▶ _What you will do_: Without any pictures, print the lines below from the one that has "IT TOOK 22 YEARS TO GET TO" through the one that has "lead volumes ranging", exactly and nothing else.

▶ _Supplied records_:
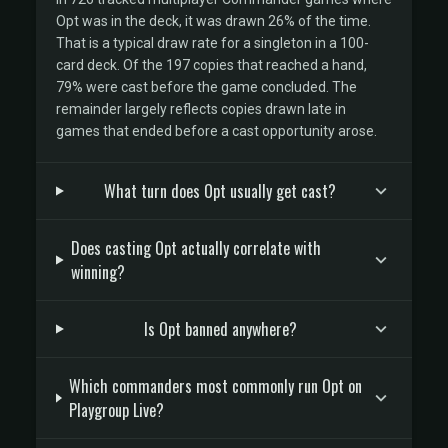
Opt was in the deck, it was drawn 26% of the time.
That is a typical draw rate for a singleton in a 100-
card deck. Of the 197 copies that reached a hand,
79% were cast before the game concluded. The
remainder largely reflects copies drawn late in
games that ended before a cast opportunity arose.
What turn does Opt usually get cast?
Does casting Opt actually correlate with
winning?
Is Opt banned anywhere?
Which commanders most commonly run Opt on
Playgroup Live?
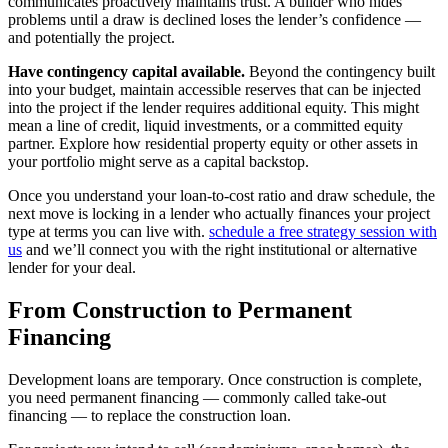
communicates proactively maintains trust. A builder who hides
problems until a draw is declined loses the lender’s confidence —
and potentially the project.
Have contingency capital available.
Beyond the contingency built
into your budget, maintain accessible reserves that can be injected
into the project if the lender requires additional equity. This might
mean a line of credit, liquid investments, or a committed equity
partner. Explore how residential property equity or other assets in
your portfolio might serve as a capital backstop.
Once you understand your loan-to-cost ratio and draw schedule, the
next move is locking in a lender who actually finances your project
type at terms you can live with.
schedule a free strategy session with
us
and we’ll connect you with the right institutional or alternative
lender for your deal.
From Construction to Permanent
Financing
Development loans are temporary. Once construction is complete,
you need permanent financing — commonly called take-out
financing — to replace the construction loan.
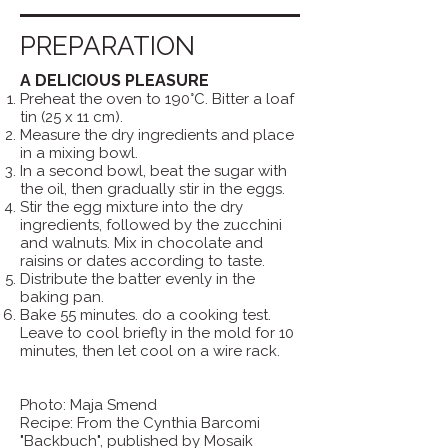
PREPARATION
A DELICIOUS PLEASURE
Preheat the oven to 190°C. Bitter a loaf
tin (25 x 11 cm).
Measure the dry ingredients and place
in a mixing bowl.
In a second bowl, beat the sugar with
the oil, then gradually stir in the eggs.
Stir the egg mixture into the dry
ingredients, followed by the zucchini
and walnuts. Mix in chocolate and
raisins or dates according to taste.
Distribute the batter evenly in the
baking pan.
Bake 55 minutes. do a cooking test.
Leave to cool briefly in the mold for 10
minutes, then let cool on a wire rack.
Photo: Maja Smend
Recipe: From the Cynthia Barcomi
"Backbuch", published by Mosaik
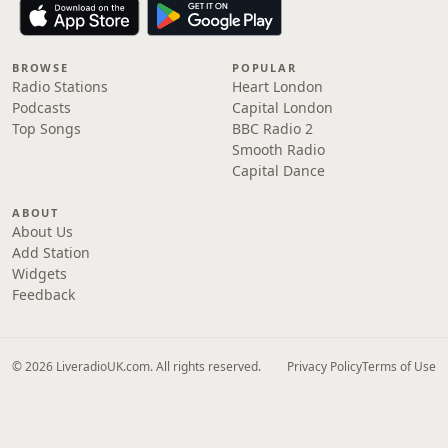
BROWSE
POPULAR
Radio Stations
Heart London
Podcasts
Capital London
Top Songs
BBC Radio 2
Smooth Radio
Capital Dance
ABOUT
About Us
Add Station
Widgets
Feedback
© 2026 LiveradioUK.com. All rights reserved.
Privacy Policy
Terms of Use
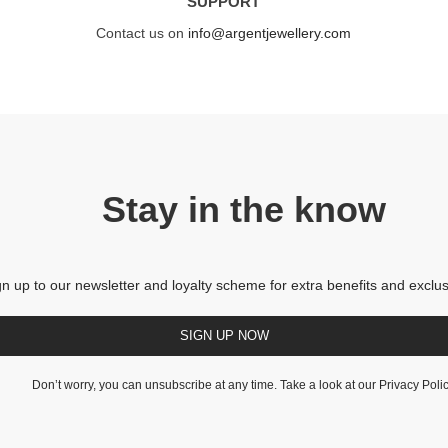
SUPPORT
Contact us on
info@argentjewellery.com
Stay in the know
gn up to our newsletter and loyalty scheme for extra benefits and exclus
SIGN UP NOW
Don’t worry, you can unsubscribe at any time. Take a look at our
Privacy Poli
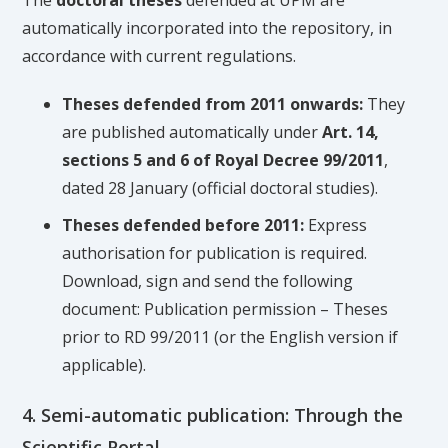
The
doctoral theses
defended at UPM are
automatically incorporated into the repository, in
accordance with current regulations.
Theses defended from 2011 onwards:
They
are published automatically under
Art. 14,
sections 5 and 6 of Royal Decree 99/2011
,
dated 28 January (official doctoral studies).
Theses defended before 2011:
Express
authorisation for publication is required.
Download, sign and send the following
document: Publication permission – Theses
prior to RD 99/2011 (or the English version if
applicable).
4. Semi-automatic publication: Through the
Scientific Portal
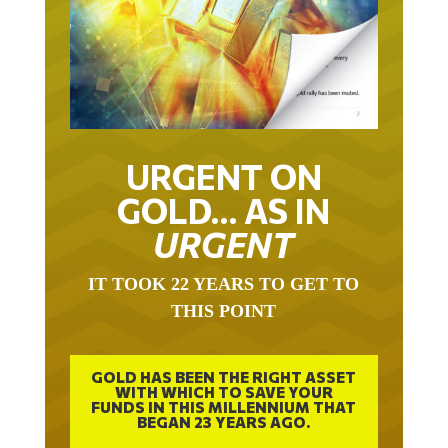
URGENT ON
GOLD… AS IN
URGENT
IT TOOK 22 YEARS TO GET TO
THIS POINT
GOLD HAS BEEN THE RIGHT ASSET
WITH WHICH TO SAVE YOUR
FUNDS IN THIS MILLENNIUM THAT
BEGAN 23 YEARS AGO.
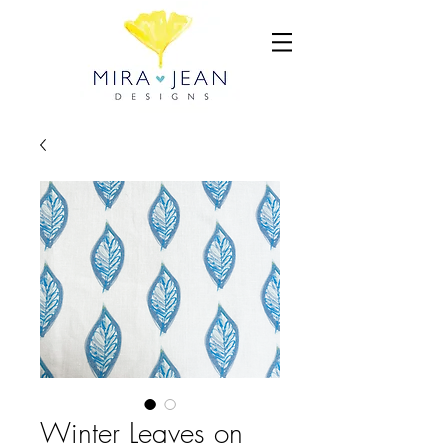
Winter Leaves on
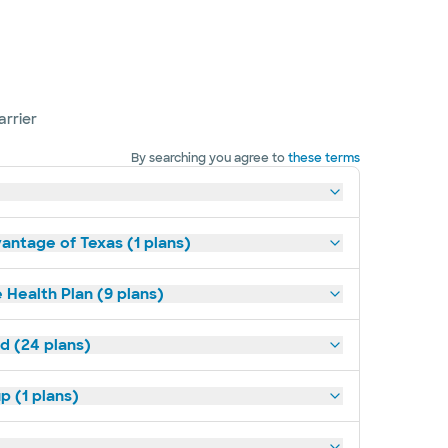
arrier
By searching you agree to
these terms
antage of Texas (1 plans)
 Health Plan (9 plans)
ld (24 plans)
p (1 plans)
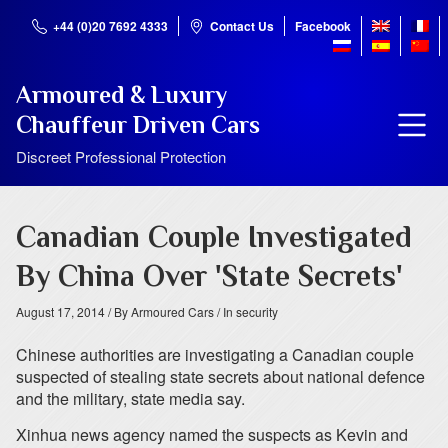
+44 (0)20 7692 4333
Contact Us
Facebook
Armoured & Luxury
Chauffeur Driven Cars
Discreet Professional Protection
Canadian Couple Investigated
By China Over 'State Secrets'
August 17, 2014
/ By Armoured Cars
/ In security
Chinese authorities are investigating a Canadian couple
suspected of stealing state secrets about national defence
and the military, state media say.
Xinhua news agency named the suspects as Kevin and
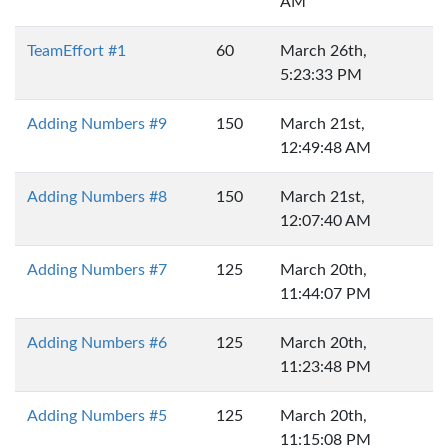
AM
TeamEffort #1
60
March 26th,
5:23:33 PM
Adding Numbers #9
150
March 21st,
12:49:48 AM
Adding Numbers #8
150
March 21st,
12:07:40 AM
Adding Numbers #7
125
March 20th,
11:44:07 PM
Adding Numbers #6
125
March 20th,
11:23:48 PM
Adding Numbers #5
125
March 20th,
11:15:08 PM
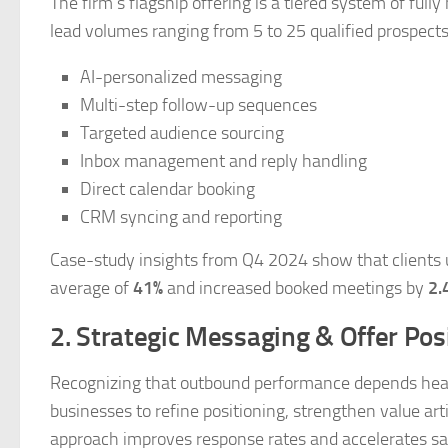
The firm’s flagship offering is a tiered system of fu
lead volumes ranging from 5 to 25 qualified prospect
AI-personalized messaging
Multi-step follow-up sequences
Targeted audience sourcing
Inbox management and reply handling
Direct calendar booking
CRM syncing and reporting
Case-study insights from Q4 2024 show that clients u
average of
41%
and increased booked meetings by
2.
2. Strategic Messaging & Offer Pos
Recognizing that outbound performance depends heavil
businesses to refine positioning, strengthen value ar
approach improves response rates and accelerates sal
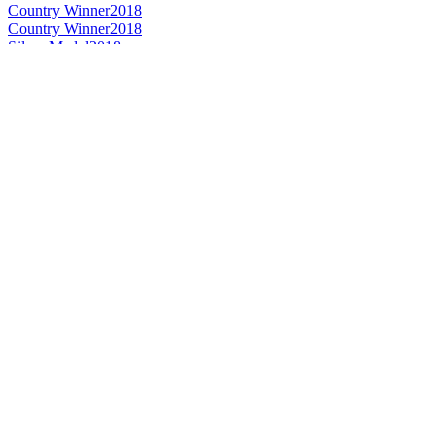
Country Winner
2018
Country Winner
2018
Silver Medal
2018
Country Winner
2018
Country Winner
2017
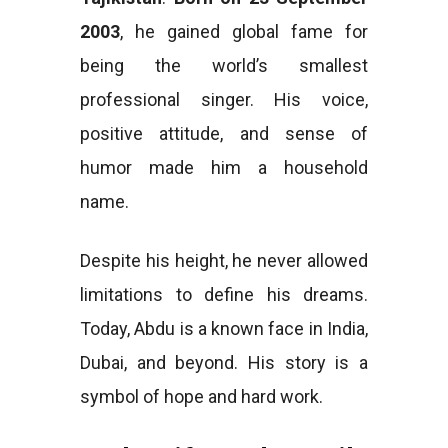
2003
, he gained global fame for
being the world’s smallest
professional singer. His voice,
positive attitude, and sense of
humor made him a household
name.
Despite his height, he never allowed
limitations to define his dreams.
Today, Abdu is a known face in India,
Dubai, and beyond. His story is a
symbol of hope and hard work.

▶ _Solved exercise_:
IT TOOK 22 YEARS TO GET TO
THIS POINT
GOLD HAS BEEN THE RIGHT ASSET
WITH WHICH TO SAVE YOUR
FUNDS IN THIS MILLENNIUM THAT
BEGAN 23 YEARS AGO.
Winter Leaves on
arrier
By searching you agree to
these terms
antage of Texas (1 plans)
 Health Plan (9 plans)
ld (24 plans)
p (1 plans)
+44 (0)20 7692 4333
Contact Us
Facebook
Armoured & Luxury
Chauffeur Driven Cars
Discreet Professional Protection
Canadian Couple Investigated
By China Over 'State Secrets'
August 17, 2014
/ By Armoured Cars
/ In security
Chinese authorities are investigating a Canadian couple
suspected of stealing state secrets about national defence
and the military, state media say.
Xinhua news agency named the suspects as Kevin and
AM
TeamEffort #1
60
March 26th,
5:23:33 PM
Adding Numbers #9
150
March 21st,
12:49:48 AM
Adding Numbers #8
150
March 21st,
12:07:40 AM
Adding Numbers #7
125
March 20th,
11:44:07 PM
Adding Numbers #6
125
March 20th,
11:23:48 PM
Adding Numbers #5
125
March 20th,
11:15:08 PM
The firm’s flagship offering is a tiered system of fu
lead volumes ranging from 5 to 25 qualified prospect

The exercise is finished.